I reckon it'll be about 20mm....
My advice with spacers is just to make sure you have pristine spigots..
and that the wheel bolts are long enough.
Don't fit spacers that don't have a machined spigot (hub flange) to support the weight of the wheel.
A lot of cheap spacers are just a machined disc of alloy with holes drilled into it, which is great but it means the weight of the car becomes supported entirely by the wheel bolts, rather than the hub.
I would also only fit spacers that are bolted to the hub face but whose wheel bolt holes line up with the bolt holes in the hub. Apart from you get a touch more support, the spacer won't fall off every time you remove the wheel (and it's easier to align the spacer when you want to re-fit the wheel).
The new bolts should be the spacer's thickness longer than your existing bolts. Don't use your current bolts unless the spacer is 3mm or less thick.
The biggest issue with fouling is likely to be on the front, under load at full lock. The further out the wheel is, the bigger arc it makes as you turn the steering, so have a look at how close the outer shoulder of the tyre gets to the wheel arch liner as you (or someone else) turns the steering to full lock. If possible, stick your 20mm spacer on the front to test it while your chubby mate is sitting on top of the front slam panel, so you can see how close it gets.
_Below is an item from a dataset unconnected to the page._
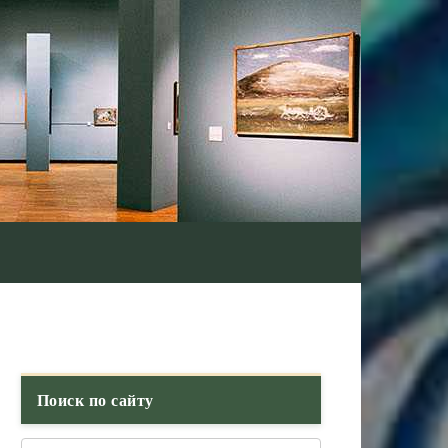
Поиск по сайту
The rear wheel has plenty of room around it and you'll see whether it sticks out close to or beyond the wheel arch lip. If it does, it will foul, so don't do it.
My preference, over wheel spacers would be to just fit wheels with a bigger offset (smaller ET number). You'll get the same effect but without all the additional ironmongery... although the fouling issue still needs to be checked.